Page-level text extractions
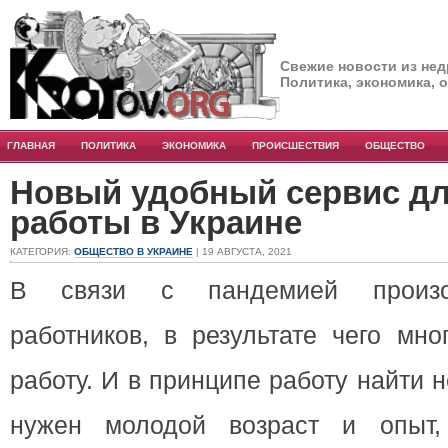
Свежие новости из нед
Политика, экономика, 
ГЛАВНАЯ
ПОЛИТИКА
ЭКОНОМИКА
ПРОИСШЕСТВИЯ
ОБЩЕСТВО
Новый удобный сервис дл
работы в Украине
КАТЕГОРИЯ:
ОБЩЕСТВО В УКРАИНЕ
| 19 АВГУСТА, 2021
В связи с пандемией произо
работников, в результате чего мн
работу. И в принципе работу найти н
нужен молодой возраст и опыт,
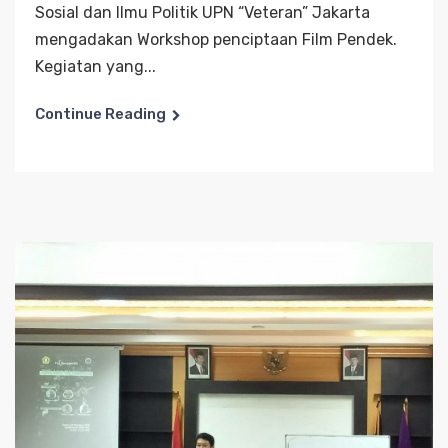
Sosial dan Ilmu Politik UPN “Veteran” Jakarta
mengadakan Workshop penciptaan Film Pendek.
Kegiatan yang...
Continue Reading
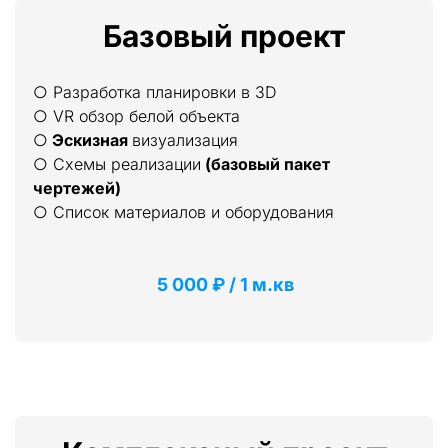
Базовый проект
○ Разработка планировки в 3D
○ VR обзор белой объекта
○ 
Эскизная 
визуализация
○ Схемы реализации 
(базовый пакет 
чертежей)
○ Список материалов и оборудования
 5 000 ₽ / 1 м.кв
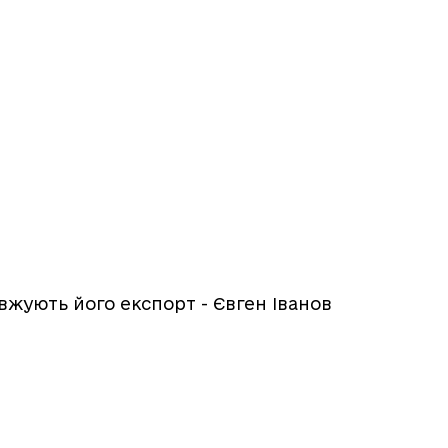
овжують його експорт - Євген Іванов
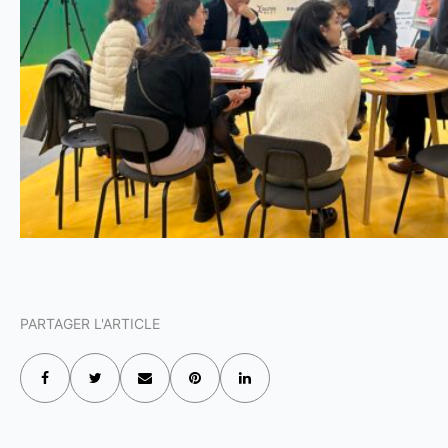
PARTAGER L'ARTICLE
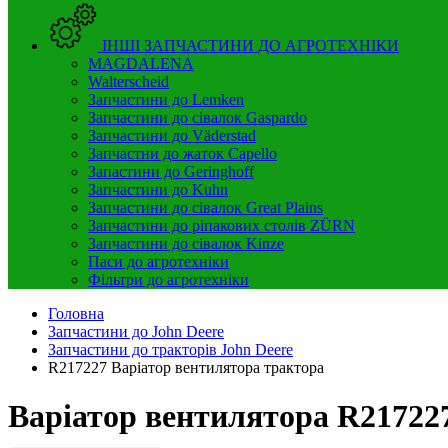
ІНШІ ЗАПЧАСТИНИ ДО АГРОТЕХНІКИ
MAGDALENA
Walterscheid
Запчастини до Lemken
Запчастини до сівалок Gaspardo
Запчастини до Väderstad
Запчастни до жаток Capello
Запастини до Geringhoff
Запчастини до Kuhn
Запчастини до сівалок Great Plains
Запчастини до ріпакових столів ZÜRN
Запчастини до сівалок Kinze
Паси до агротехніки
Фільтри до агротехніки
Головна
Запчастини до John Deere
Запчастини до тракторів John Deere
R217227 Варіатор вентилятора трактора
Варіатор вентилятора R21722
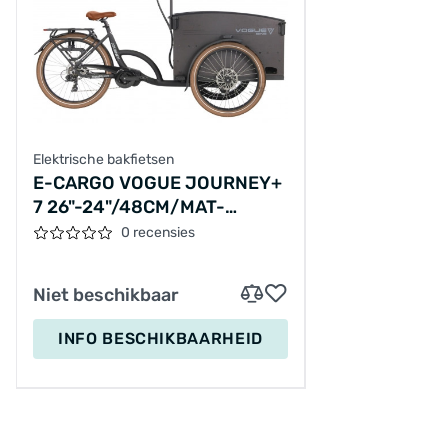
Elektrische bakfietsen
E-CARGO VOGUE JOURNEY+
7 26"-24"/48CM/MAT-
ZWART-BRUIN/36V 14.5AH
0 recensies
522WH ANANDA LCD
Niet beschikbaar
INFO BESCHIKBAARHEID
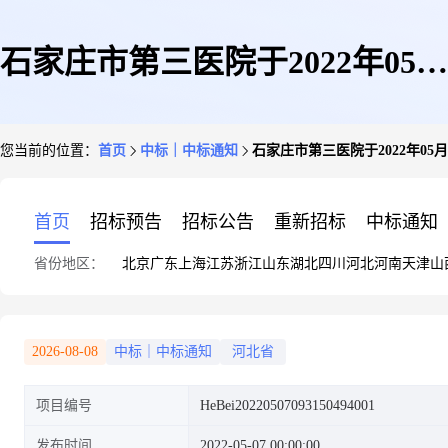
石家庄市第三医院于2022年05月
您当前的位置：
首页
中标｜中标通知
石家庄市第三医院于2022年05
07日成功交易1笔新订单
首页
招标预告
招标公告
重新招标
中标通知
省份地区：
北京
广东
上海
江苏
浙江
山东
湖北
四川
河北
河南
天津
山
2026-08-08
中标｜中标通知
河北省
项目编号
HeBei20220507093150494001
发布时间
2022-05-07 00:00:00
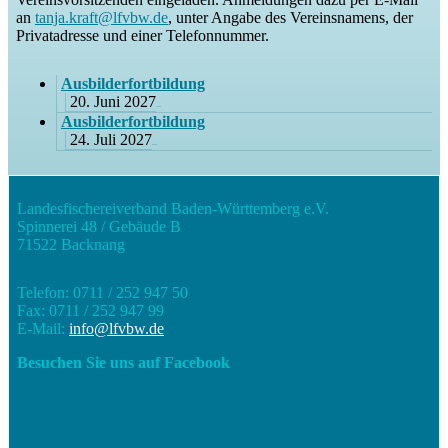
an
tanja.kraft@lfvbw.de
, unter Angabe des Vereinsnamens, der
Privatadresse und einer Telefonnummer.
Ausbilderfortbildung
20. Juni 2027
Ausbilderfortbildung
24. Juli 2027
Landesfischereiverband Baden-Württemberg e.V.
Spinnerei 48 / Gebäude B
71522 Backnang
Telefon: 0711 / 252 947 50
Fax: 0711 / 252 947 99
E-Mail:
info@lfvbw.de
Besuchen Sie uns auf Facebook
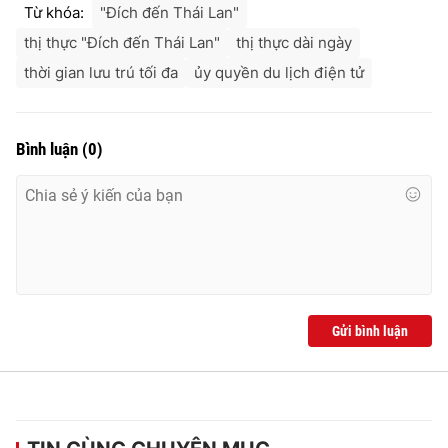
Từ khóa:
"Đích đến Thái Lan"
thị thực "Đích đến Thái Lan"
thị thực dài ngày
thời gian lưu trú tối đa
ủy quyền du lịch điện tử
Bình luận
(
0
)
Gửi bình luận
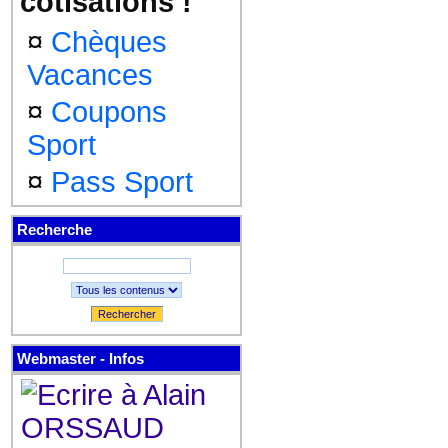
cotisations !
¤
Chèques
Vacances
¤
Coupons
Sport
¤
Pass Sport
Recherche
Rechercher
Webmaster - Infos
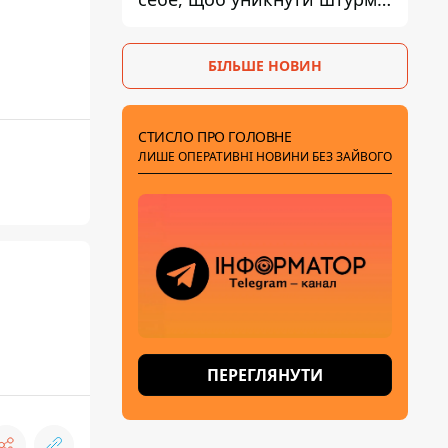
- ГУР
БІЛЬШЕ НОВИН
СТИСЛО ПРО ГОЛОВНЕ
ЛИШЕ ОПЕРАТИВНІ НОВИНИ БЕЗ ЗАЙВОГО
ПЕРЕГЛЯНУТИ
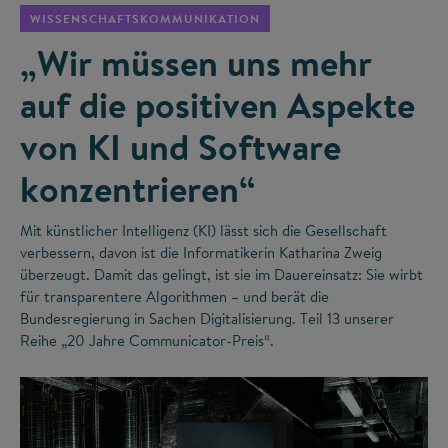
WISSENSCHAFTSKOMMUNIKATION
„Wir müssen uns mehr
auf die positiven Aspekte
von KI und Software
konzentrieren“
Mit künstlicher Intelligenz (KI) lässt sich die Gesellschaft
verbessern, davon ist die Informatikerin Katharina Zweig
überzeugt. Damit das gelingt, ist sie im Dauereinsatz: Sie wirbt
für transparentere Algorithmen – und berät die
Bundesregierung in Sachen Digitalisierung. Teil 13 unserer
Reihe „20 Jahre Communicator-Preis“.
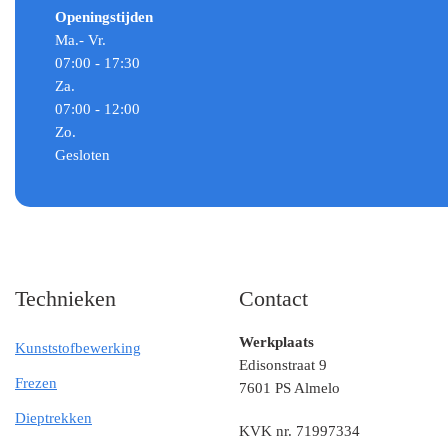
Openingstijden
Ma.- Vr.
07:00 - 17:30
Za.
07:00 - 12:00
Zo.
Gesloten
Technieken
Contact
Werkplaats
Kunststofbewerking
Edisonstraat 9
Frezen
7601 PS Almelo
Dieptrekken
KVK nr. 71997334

==

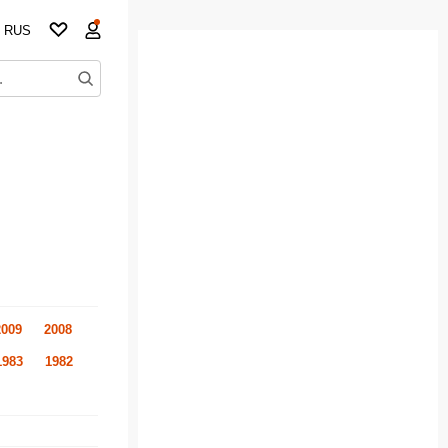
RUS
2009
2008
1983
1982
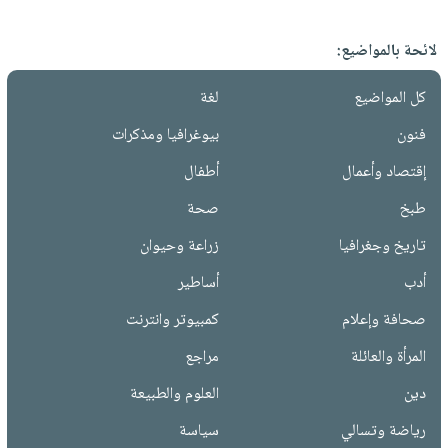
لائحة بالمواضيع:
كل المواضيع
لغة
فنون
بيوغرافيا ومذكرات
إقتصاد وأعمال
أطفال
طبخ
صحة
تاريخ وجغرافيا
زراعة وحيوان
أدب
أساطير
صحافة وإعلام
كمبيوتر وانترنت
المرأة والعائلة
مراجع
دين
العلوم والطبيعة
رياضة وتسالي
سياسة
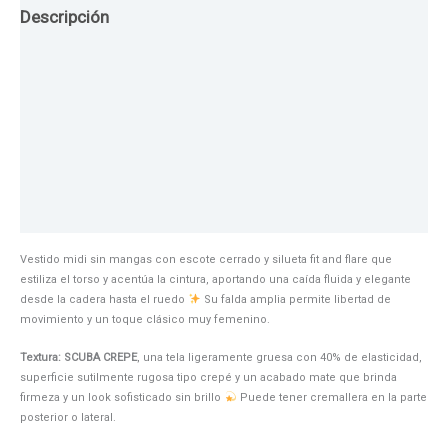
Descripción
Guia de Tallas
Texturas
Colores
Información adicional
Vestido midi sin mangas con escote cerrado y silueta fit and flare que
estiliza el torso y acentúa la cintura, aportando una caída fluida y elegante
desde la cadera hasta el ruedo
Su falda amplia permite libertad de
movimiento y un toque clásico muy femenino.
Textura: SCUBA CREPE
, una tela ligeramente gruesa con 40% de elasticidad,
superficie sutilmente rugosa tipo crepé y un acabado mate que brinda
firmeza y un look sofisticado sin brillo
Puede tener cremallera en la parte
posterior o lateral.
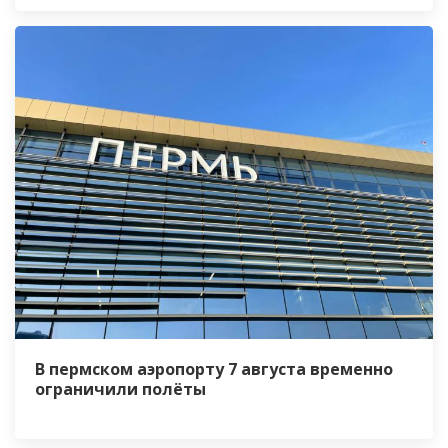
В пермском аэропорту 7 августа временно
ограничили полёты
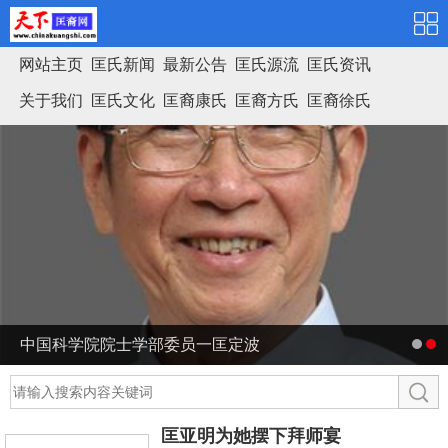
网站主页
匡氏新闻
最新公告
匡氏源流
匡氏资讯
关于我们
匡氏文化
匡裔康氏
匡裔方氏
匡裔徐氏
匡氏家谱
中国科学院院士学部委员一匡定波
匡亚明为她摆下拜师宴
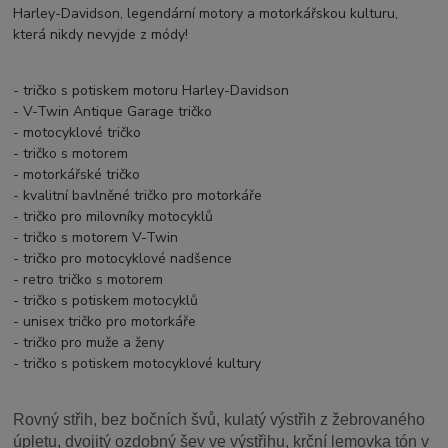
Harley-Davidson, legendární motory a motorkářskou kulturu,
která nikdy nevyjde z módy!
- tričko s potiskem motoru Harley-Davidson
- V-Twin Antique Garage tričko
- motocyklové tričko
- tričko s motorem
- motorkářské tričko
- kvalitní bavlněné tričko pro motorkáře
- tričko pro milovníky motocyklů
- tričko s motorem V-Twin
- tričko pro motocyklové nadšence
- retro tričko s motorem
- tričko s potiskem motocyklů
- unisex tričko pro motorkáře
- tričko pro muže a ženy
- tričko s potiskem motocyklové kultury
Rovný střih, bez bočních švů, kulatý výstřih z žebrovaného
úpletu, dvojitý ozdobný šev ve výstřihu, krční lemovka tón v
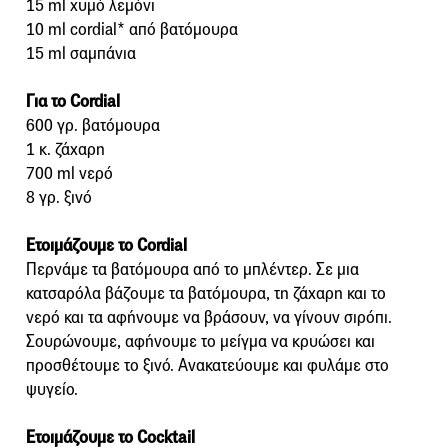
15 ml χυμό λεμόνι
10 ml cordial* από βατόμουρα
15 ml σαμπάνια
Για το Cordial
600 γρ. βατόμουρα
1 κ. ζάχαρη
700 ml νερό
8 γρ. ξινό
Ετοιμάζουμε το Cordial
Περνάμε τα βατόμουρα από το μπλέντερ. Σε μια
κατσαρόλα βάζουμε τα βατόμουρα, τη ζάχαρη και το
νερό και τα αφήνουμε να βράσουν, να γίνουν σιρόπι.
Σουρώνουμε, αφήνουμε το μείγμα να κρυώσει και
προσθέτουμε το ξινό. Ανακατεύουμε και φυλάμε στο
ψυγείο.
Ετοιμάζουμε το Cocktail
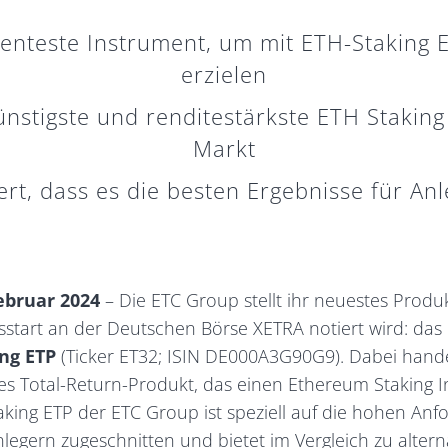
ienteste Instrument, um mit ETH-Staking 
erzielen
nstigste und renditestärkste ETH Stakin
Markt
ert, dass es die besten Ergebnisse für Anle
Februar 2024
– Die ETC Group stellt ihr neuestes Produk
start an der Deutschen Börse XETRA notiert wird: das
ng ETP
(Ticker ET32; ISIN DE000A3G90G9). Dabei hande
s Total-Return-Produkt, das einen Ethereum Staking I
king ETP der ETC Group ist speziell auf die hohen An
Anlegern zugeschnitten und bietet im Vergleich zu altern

=== WHAT IS NEEDED ===
Copy out the lines of the records above in which the string "Варіатор" appears.

=== SOLVED PROBLEM ===
R217227 Варіатор вентилятора трактора
Варіатор вентилятора R21722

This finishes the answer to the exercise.